■ **WHAT TO DO**:
Everything in the listing below should be repeated exactly, apart from the pictures.

■ **TASK MATERIAL**:

= = = = =

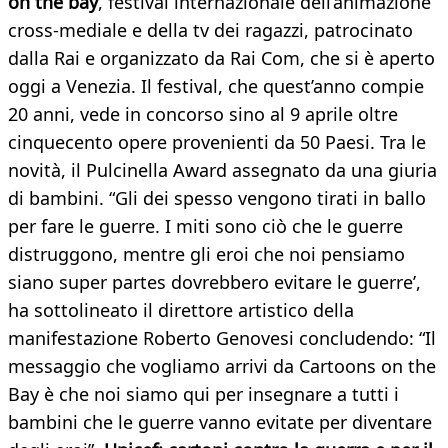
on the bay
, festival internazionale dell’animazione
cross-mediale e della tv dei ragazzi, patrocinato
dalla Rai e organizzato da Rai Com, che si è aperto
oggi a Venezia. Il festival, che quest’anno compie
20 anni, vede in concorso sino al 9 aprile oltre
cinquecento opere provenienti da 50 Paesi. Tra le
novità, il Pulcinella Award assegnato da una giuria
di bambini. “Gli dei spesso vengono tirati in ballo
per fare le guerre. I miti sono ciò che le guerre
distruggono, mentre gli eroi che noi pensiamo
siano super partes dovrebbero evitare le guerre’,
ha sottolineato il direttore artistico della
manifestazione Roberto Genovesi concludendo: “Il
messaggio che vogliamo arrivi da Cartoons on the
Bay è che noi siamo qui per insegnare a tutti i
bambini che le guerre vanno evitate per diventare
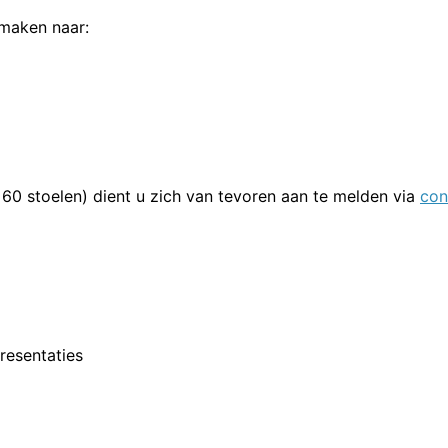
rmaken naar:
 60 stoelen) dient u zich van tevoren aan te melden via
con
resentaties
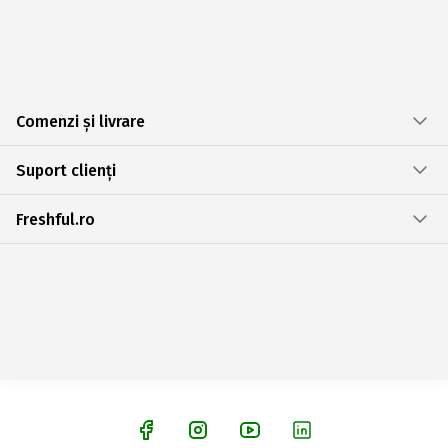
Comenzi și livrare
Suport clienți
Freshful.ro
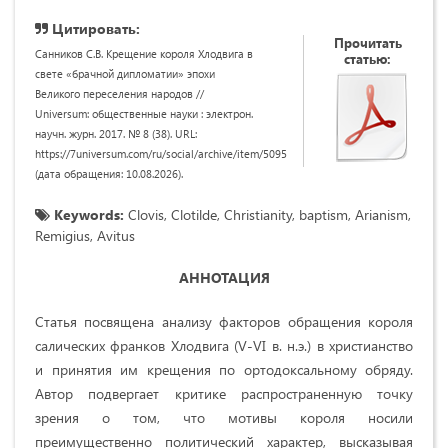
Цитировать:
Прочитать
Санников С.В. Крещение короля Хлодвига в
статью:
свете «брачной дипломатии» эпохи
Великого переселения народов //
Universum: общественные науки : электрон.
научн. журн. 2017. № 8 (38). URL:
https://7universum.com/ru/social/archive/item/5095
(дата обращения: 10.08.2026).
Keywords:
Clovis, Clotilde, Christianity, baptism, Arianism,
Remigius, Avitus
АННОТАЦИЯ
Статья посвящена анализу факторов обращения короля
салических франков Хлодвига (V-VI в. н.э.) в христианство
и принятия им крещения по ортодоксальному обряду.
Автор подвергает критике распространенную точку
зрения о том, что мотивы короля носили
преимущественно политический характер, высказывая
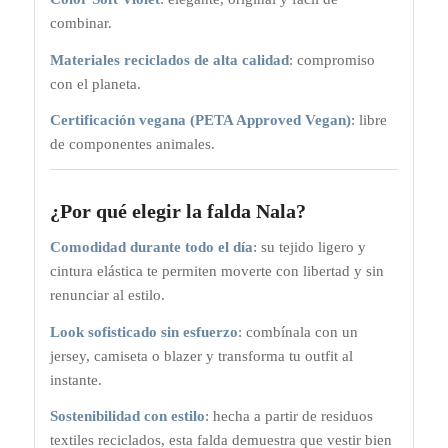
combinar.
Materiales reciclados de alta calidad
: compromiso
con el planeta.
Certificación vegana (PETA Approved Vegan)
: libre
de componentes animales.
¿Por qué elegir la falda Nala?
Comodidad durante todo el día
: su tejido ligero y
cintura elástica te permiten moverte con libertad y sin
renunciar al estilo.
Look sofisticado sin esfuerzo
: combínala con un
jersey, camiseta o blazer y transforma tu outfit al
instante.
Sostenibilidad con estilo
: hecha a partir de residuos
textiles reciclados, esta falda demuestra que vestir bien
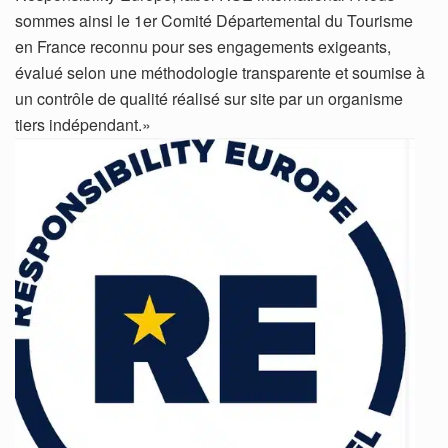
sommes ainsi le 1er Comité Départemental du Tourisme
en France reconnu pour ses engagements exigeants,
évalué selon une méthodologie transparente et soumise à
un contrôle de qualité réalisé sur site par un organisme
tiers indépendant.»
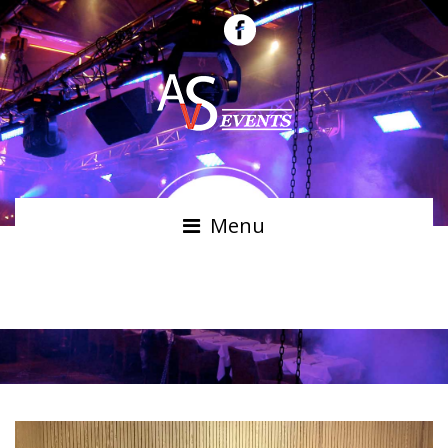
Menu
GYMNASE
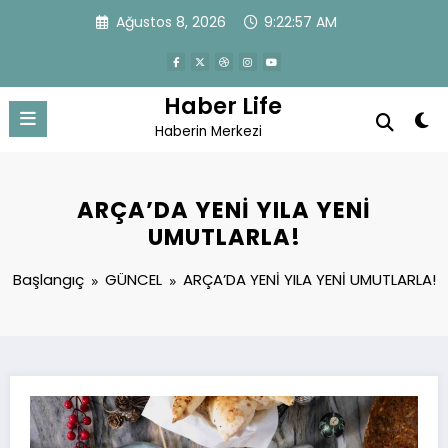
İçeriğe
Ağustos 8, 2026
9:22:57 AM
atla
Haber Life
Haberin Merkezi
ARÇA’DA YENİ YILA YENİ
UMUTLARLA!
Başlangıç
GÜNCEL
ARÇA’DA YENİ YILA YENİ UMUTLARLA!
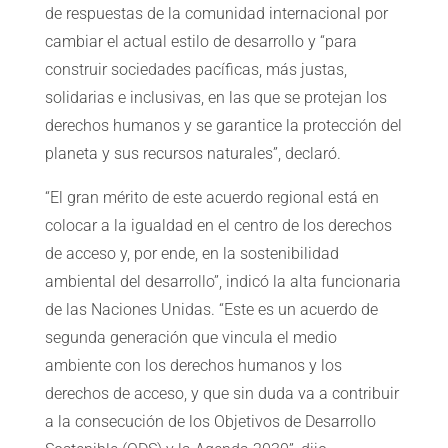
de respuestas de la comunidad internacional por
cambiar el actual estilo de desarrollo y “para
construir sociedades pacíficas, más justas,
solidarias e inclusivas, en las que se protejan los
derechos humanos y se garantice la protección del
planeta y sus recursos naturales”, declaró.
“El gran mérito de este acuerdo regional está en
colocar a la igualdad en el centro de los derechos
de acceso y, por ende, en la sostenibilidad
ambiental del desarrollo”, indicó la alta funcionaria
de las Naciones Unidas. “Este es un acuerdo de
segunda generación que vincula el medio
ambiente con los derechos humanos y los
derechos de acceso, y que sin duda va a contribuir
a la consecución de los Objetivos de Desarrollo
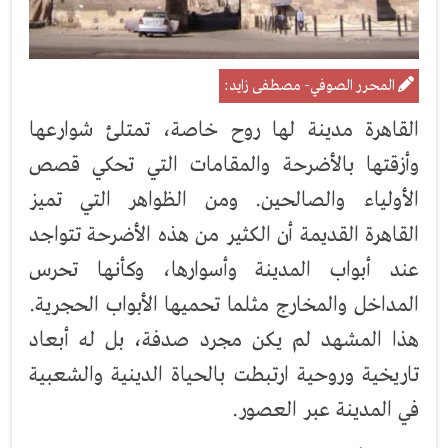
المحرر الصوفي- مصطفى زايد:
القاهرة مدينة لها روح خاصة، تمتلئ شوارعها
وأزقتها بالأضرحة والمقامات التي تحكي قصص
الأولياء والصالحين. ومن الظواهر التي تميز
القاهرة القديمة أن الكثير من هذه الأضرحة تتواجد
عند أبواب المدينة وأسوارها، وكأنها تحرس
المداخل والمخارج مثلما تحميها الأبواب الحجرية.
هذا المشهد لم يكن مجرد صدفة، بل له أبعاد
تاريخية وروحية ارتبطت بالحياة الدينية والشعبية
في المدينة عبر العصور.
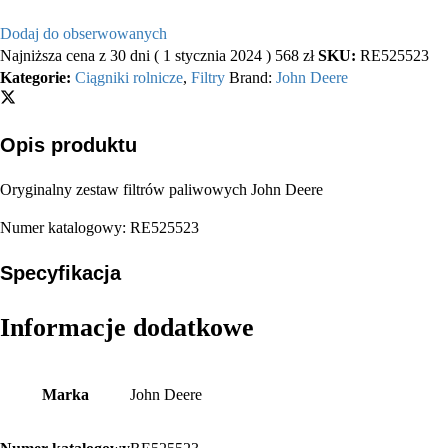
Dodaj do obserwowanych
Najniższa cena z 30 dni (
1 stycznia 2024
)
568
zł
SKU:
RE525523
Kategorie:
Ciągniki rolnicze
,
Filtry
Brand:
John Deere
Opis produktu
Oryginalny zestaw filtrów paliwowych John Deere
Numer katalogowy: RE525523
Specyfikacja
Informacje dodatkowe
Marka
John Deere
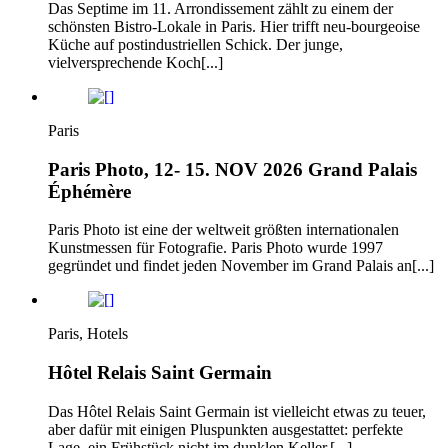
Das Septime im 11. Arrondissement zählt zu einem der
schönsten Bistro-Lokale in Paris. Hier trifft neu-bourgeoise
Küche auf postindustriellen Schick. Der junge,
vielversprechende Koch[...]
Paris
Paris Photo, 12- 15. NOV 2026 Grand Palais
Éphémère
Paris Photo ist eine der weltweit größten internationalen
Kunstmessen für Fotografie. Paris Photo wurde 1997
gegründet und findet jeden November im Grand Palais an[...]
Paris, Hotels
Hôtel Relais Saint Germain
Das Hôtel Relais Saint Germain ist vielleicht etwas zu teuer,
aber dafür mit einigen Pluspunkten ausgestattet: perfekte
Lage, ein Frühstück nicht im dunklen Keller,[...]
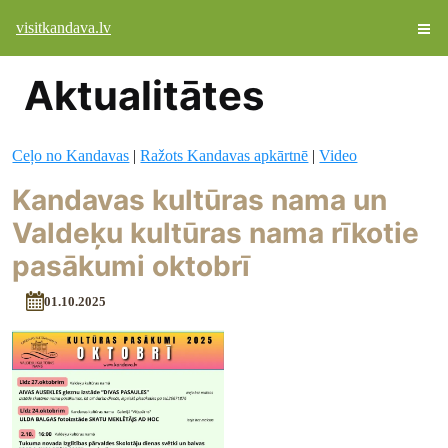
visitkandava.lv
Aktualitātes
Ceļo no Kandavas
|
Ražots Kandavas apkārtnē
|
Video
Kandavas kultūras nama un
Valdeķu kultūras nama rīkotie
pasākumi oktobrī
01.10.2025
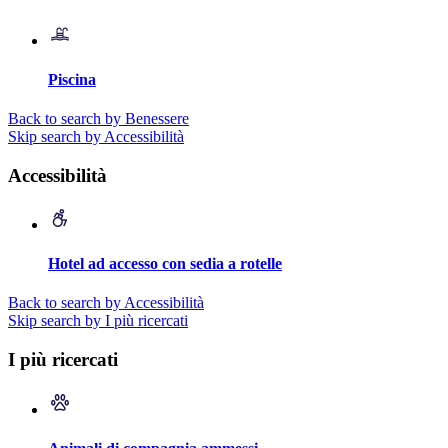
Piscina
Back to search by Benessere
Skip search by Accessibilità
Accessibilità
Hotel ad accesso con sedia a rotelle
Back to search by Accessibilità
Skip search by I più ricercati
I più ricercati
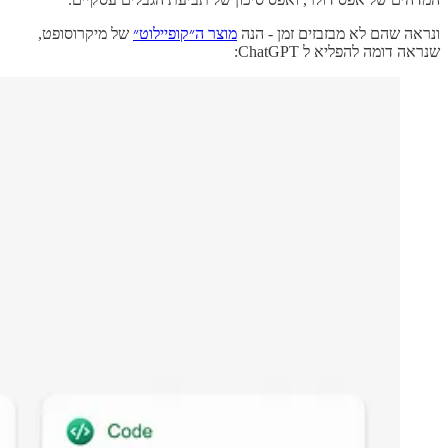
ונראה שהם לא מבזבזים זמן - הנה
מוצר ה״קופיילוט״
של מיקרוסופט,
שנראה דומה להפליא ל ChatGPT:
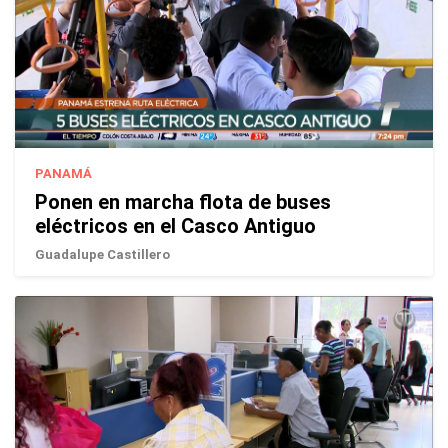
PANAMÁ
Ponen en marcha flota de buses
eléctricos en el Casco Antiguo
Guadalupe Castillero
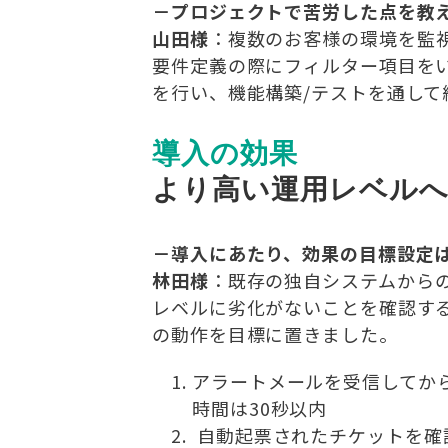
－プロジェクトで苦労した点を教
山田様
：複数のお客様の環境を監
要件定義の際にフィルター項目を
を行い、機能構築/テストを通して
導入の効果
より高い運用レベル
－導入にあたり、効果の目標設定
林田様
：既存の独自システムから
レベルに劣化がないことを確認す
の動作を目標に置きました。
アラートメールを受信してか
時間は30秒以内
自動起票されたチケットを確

= = = = =

■ **EXPECTED OUTPUT**:
on the bay
, festival internazionale dell’animazione
cross-mediale e della tv dei ragazzi, patrocinato
dalla Rai e organizzato da Rai Com, che si è aperto
oggi a Venezia. Il festival, che quest’anno compie
20 anni, vede in concorso sino al 9 aprile oltre
cinquecento opere provenienti da 50 Paesi. Tra le
novità, il Pulcinella Award assegnato da una giuria
di bambini. “Gli dei spesso vengono tirati in ballo
per fare le guerre. I miti sono ciò che le guerre
distruggono, mentre gli eroi che noi pensiamo
siano super partes dovrebbero evitare le guerre’,
ha sottolineato il direttore artistico della
manifestazione Roberto Genovesi concludendo: “Il
messaggio che vogliamo arrivi da Cartoons on the
Bay è che noi siamo qui per insegnare a tutti i
bambini che le guerre vanno evitate per diventare
rmaken naar:
 60 stoelen) dient u zich van tevoren aan te melden via
con
resentaties
Comenzi și livrare
Suport clienți
Freshful.ro
Цитировать:
Прочитать
Санников С.В. Крещение короля Хлодвига в
статью:
свете «брачной дипломатии» эпохи
Великого переселения народов //
Universum: общественные науки : электрон.
научн. журн. 2017. № 8 (38). URL:
https://7universum.com/ru/social/archive/item/5095
(дата обращения: 10.08.2026).
Keywords:
Clovis, Clotilde, Christianity, baptism, Arianism,
Remigius, Avitus
АННОТАЦИЯ
Статья посвящена анализу факторов обращения короля
салических франков Хлодвига (V-VI в. н.э.) в христианство
и принятия им крещения по ортодоксальному обряду.
Автор подвергает критике распространенную точку
зрения о том, что мотивы короля носили
преимущественно политический характер, высказывая
combinar.
Materiales reciclados de alta calidad
: compromiso
con el planeta.
Certificación vegana (PETA Approved Vegan)
: libre
de componentes animales.
¿Por qué elegir la falda Nala?
Comodidad durante todo el día
: su tejido ligero y
cintura elástica te permiten moverte con libertad y sin
renunciar al estilo.
Look sofisticado sin esfuerzo
: combínala con un
jersey, camiseta o blazer y transforma tu outfit al
instante.
Sostenibilidad con estilo
: hecha a partir de residuos
textiles reciclados, esta falda demuestra que vestir bien
sommes ainsi le 1er Comité Départemental du Tourisme
en France reconnu pour ses engagements exigeants,
évalué selon une méthodologie transparente et soumise à
un contrôle de qualité réalisé sur site par un organisme
tiers indépendant.»
Menu
GYMNASE
İçeriğe
Ağustos 8, 2026
9:22:57 AM
atla
Haber Life
Haberin Merkezi
ARÇA’DA YENİ YILA YENİ
UMUTLARLA!
Başlangıç
GÜNCEL
ARÇA’DA YENİ YILA YENİ UMUTLARLA!
de respuestas de la comunidad internacional por
cambiar el actual estilo de desarrollo y “para
construir sociedades pacíficas, más justas,
solidarias e inclusivas, en las que se protejan los
derechos humanos y se garantice la protección del
planeta y sus recursos naturales”, declaró.
“El gran mérito de este acuerdo regional está en
colocar a la igualdad en el centro de los derechos
de acceso y, por ende, en la sostenibilidad
ambiental del desarrollo”, indicó la alta funcionaria
de las Naciones Unidas. “Este es un acuerdo de
segunda generación que vincula el medio
ambiente con los derechos humanos y los
derechos de acceso, y que sin duda va a contribuir
a la consecución de los Objetivos de Desarrollo
المحرر الصوفي- مصطفى زايد:
القاهرة مدينة لها روح خاصة، تمتلئ شوارعها
وأزقتها بالأضرحة والمقامات التي تحكي قصص
الأولياء والصالحين. ومن الظواهر التي تميز
القاهرة القديمة أن الكثير من هذه الأضرحة تتواجد
عند أبواب المدينة وأسوارها، وكأنها تحرس
المداخل والمخارج مثلما تحميها الأبواب الحجرية.
هذا المشهد لم يكن مجرد صدفة، بل له أبعاد
تاريخية وروحية ارتبطت بالحياة الدينية والشعبية
في المدينة عبر العصور.
Dodaj do obserwowanych
Najniższa cena z 30 dni (
1 stycznia 2024
)
568
zł
SKU:
RE525523
Kategorie:
Ciągniki rolnicze
,
Filtry
Brand:
John Deere
Opis produktu
Oryginalny zestaw filtrów paliwowych John Deere
Numer katalogowy: RE525523
Specyfikacja
Informacje dodatkowe
Marka
John Deere
Das Septime im 11. Arrondissement zählt zu einem der
schönsten Bistro-Lokale in Paris. Hier trifft neu-bourgeoise
Küche auf postindustriellen Schick. Der junge,
vielversprechende Koch[...]
Paris
Paris Photo, 12- 15. NOV 2026 Grand Palais
Éphémère
Paris Photo ist eine der weltweit größten internationalen
Kunstmessen für Fotografie. Paris Photo wurde 1997
gegründet und findet jeden November im Grand Palais an[...]
Paris, Hotels
Hôtel Relais Saint Germain
Das Hôtel Relais Saint Germain ist vielleicht etwas zu teuer,
aber dafür mit einigen Pluspunkten ausgestattet: perfekte
Lage, ein Frühstück nicht im dunklen Keller,[...]
visitkandava.lv
Aktualitātes
Ceļo no Kandavas
|
Ražots Kandavas apkārtnē
|
Video
Kandavas kultūras nama un
Valdeķu kultūras nama rīkotie
pasākumi oktobrī
01.10.2025
Piscina
Back to search by Benessere
Skip search by Accessibilità
Accessibilità
Hotel ad accesso con sedia a rotelle
Back to search by Accessibilità
Skip search by I più ricercati
I più ricercati
ונראה שהם לא מבזבזים זמן - הנה
מוצר ה״קופיילוט״
של מיקרוסופט,
שנראה דומה להפליא ל ChatGPT:
PANAMÁ
Ponen en marcha flota de buses
eléctricos en el Casco Antiguo
Guadalupe Castillero
－プロジェクトで苦労した点を教
山田様
：複数のお客様の環境を監
要件定義の際にフィルター項目を
を行い、機能構築/テストを通して
導入の効果
より高い運用レベル
－導入にあたり、効果の目標設定
林田様
：既存の独自システムから
レベルに劣化がないことを確認す
の動作を目標に置きました。
アラートメールを受信してか
時間は30秒以内
自動起票されたチケットを確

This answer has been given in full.